I hear his words echo in my mind. Raise the boy to continue the line. But I feel myself fade with every passing hour even as I strive to do as he bid me.

I can hardly make myself rise in the mornings. All I can think of in my waking hours is the day when I basked in his light; all I can dream about at night is the day when I might feel that wonder again.

The child sucks the life out of me with the milk that my body makes for it, and I know now. This is all I am, all I was ever meant to be. A vessel for his blood.

I woke still lying on the bed in the Travelodge. It took me a few moments to acclimatise after the dizzying power of Brad's magic, and then the dark, hollow feeling left behind by Jennet Device's despair.

That girl was nothing more than a brittle shell by the time her father, Azazel, had done with her. I couldn't understand her feelings for him, it seemed akin to romantic love. But that couldn't be right, could it?

He was her father.

I shuddered at the implication of that. For some reason, an unnatural relationship between a girl able to condemn her entire family to death, and a fallen angel seemed worse even than it would have been in humans.

I guess one thing that we could all be thankful for was that Jennet's son was Roger Nowell's, witch-hunter extraordinaire, and not the product of an unnatural union with her own father.

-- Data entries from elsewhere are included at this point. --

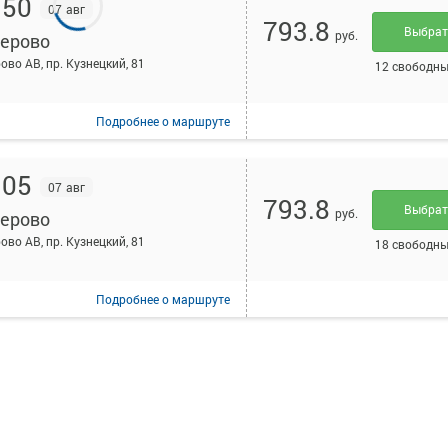
:50
07 авг
793.8
Выбра
руб.
ерово
ово АВ, пр. Кузнецкий, 81
12 свободны
Подробнее
о маршруте
:05
07 авг
793.8
Выбра
руб.
ерово
ово АВ, пр. Кузнецкий, 81
18 свободны
Подробнее
о маршруте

Her devotion was so strong for a man that she had spent such a small amount of time with that she had nothing left for her own child. She nurtured her son because Azazel told her to, not because she felt any maternal instinct. From the memory that I'd just lived through, it was fair to say that after meeting Azazel, Jennet had nothing much left in her at all, nothing except a deep all-consuming longing to be with him again.

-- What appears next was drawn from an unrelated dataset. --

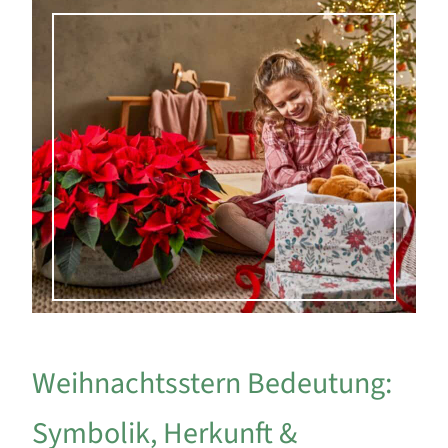
Weihnachtsstern Bedeutung:
Symbolik, Herkunft &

And this was a woman who had foiled one of the most powerful vampires alive as a young teenager, and got the drop on her entire coven when she was only nine years old. If Jennet Device could be mesmerised by Azazel's glory, then the rest of us had no chance.

But what was even more worrying than that, Azazel had shown himself as a heartless bastard who only valued humans and witches for what they could do for him. He'd thrown Jennet away as soon as he realised that she didn't have what he needed. Jennet's son had fared no better, valued only for his use in continuing Azazel's line.

Continuing his line until it got to me.

That knowledge froze me inside and out, keeping me straight and motionless in the bed until the lump next to me started to stir.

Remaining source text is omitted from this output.